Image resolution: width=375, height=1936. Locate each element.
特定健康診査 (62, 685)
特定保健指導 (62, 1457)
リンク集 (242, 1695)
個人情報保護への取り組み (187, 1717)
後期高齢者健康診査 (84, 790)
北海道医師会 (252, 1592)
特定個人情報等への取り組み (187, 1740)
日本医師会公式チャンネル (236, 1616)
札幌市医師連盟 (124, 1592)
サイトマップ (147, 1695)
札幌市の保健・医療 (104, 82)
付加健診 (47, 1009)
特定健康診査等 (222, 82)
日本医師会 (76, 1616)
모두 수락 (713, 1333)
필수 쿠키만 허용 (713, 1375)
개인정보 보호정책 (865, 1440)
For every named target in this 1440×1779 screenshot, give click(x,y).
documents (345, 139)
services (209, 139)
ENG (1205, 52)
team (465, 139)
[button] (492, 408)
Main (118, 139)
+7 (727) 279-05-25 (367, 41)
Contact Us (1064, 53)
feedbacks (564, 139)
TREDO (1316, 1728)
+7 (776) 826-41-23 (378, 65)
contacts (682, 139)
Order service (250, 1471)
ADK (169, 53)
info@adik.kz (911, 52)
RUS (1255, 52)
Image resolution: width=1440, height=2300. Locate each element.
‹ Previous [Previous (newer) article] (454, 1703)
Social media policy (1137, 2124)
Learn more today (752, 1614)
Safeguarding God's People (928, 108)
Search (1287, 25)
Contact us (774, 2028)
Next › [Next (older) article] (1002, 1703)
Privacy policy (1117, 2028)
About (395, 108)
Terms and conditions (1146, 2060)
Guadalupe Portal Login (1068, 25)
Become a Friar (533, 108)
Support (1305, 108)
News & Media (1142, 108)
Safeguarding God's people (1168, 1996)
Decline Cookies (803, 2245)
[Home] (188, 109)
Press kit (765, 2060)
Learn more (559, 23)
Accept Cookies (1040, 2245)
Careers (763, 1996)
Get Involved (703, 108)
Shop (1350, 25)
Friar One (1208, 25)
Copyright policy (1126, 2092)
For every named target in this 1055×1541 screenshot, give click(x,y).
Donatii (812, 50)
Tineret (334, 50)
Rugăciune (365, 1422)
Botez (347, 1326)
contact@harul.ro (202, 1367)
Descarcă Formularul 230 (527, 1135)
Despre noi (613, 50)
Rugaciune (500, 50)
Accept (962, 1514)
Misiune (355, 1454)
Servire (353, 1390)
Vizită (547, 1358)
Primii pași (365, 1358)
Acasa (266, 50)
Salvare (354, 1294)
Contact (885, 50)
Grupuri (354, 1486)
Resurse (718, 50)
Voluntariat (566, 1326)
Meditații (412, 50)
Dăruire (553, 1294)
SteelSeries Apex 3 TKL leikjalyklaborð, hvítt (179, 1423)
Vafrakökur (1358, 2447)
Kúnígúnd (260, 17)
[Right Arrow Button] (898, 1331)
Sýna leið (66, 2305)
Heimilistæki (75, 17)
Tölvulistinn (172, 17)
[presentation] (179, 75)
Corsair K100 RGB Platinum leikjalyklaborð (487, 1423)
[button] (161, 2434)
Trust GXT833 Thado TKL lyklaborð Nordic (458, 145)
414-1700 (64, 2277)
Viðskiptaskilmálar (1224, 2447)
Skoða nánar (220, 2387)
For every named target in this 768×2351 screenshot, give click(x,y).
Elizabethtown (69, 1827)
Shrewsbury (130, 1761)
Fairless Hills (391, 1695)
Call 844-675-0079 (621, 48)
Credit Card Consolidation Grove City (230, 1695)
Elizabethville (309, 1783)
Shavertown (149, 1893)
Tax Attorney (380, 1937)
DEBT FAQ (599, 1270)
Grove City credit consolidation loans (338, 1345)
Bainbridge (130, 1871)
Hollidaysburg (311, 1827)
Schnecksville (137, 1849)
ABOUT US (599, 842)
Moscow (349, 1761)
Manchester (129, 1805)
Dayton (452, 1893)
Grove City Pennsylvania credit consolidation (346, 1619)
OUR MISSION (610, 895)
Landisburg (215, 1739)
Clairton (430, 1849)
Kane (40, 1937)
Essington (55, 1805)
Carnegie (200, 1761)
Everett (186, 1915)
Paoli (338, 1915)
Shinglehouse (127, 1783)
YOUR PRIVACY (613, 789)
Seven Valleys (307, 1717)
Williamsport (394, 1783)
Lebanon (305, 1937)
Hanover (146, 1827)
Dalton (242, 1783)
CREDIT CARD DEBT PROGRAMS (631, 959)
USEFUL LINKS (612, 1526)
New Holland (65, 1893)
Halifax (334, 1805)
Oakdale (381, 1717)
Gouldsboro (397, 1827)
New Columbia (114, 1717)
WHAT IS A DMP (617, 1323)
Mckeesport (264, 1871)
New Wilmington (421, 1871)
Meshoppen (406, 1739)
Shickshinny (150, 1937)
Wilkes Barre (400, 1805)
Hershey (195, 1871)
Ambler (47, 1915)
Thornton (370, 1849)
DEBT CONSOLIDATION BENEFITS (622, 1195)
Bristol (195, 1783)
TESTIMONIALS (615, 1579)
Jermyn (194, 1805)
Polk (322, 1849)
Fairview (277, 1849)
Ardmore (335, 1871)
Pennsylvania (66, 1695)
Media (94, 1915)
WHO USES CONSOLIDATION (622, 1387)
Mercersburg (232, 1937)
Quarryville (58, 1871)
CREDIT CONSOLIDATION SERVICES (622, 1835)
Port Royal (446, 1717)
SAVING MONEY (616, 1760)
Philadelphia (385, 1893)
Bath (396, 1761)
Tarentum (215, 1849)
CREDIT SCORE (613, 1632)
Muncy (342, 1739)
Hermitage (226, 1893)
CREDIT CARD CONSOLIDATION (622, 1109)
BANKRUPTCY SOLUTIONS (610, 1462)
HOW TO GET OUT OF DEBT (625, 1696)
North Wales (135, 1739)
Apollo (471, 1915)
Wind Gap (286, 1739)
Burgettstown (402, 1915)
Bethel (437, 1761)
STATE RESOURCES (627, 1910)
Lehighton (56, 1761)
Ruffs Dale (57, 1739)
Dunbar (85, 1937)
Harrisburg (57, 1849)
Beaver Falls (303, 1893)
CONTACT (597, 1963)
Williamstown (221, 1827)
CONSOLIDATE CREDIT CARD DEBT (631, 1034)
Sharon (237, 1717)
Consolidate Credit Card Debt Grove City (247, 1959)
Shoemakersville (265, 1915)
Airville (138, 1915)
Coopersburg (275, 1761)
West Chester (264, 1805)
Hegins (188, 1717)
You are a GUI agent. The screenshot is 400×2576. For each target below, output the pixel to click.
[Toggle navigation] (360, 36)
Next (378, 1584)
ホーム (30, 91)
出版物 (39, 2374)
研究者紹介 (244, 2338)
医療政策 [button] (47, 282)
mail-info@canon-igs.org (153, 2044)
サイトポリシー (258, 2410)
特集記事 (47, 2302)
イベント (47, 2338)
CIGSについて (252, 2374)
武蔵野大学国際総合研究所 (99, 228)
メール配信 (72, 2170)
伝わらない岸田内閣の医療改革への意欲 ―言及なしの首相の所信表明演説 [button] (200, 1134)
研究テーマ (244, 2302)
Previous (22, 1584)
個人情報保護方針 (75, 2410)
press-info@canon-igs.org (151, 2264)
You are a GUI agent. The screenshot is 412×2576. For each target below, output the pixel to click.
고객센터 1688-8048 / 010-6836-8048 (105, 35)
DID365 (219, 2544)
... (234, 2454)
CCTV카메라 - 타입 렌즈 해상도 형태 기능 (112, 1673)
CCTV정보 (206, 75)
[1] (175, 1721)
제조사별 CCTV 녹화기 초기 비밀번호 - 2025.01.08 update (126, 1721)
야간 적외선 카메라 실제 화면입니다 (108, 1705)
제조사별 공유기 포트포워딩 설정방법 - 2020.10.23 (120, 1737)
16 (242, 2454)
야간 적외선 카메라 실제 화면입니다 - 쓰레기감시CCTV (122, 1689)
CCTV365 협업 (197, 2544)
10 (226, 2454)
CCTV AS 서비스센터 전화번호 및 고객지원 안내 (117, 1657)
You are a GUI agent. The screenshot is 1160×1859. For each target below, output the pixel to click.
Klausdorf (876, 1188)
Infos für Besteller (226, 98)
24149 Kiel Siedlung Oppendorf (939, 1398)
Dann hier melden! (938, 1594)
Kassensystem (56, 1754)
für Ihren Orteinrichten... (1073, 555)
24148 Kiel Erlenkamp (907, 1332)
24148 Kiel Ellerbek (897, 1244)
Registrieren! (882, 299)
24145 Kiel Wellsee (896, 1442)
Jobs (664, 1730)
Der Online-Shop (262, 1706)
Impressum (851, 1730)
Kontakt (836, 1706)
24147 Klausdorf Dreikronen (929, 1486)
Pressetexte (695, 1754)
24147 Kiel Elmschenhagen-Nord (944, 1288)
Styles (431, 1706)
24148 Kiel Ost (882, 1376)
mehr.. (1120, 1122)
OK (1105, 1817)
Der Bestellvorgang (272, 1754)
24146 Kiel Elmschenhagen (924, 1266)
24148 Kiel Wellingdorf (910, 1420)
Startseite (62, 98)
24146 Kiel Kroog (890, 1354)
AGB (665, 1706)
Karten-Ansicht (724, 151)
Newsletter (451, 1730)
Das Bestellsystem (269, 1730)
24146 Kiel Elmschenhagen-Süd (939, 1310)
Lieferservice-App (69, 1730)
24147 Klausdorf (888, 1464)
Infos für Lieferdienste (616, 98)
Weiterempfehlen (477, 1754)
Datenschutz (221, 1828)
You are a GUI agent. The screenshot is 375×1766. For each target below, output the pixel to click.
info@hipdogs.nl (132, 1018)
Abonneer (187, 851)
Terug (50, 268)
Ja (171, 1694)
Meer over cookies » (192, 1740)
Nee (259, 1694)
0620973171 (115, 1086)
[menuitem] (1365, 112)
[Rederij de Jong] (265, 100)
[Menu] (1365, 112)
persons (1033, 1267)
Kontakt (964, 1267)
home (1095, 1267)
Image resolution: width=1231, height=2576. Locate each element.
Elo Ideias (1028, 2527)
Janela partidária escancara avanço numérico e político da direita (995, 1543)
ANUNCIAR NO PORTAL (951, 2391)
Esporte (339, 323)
· · · ·
* [ASSIGNMENT]: Reproduce verbatim the lines above, from the line with "Ambler (47, 1915)" through the line with "Bethel (437, 1761)".

* [RESPONSE BELOW]:
Ambler (47, 1915)
Thornton (370, 1849)
DEBT CONSOLIDATION BENEFITS (622, 1195)
Bristol (195, 1783)
TESTIMONIALS (615, 1579)
Jermyn (194, 1805)
Polk (322, 1849)
Fairview (277, 1849)
Ardmore (335, 1871)
Pennsylvania (66, 1695)
Media (94, 1915)
WHO USES CONSOLIDATION (622, 1387)
Mercersburg (232, 1937)
Quarryville (58, 1871)
CREDIT CONSOLIDATION SERVICES (622, 1835)
Port Royal (446, 1717)
SAVING MONEY (616, 1760)
Philadelphia (385, 1893)
Bath (396, 1761)
Tarentum (215, 1849)
CREDIT SCORE (613, 1632)
Muncy (342, 1739)
Hermitage (226, 1893)
CREDIT CARD CONSOLIDATION (622, 1109)
BANKRUPTCY SOLUTIONS (610, 1462)
HOW TO GET OUT OF DEBT (625, 1696)
North Wales (135, 1739)
Apollo (471, 1915)
Wind Gap (286, 1739)
Burgettstown (402, 1915)
Bethel (437, 1761)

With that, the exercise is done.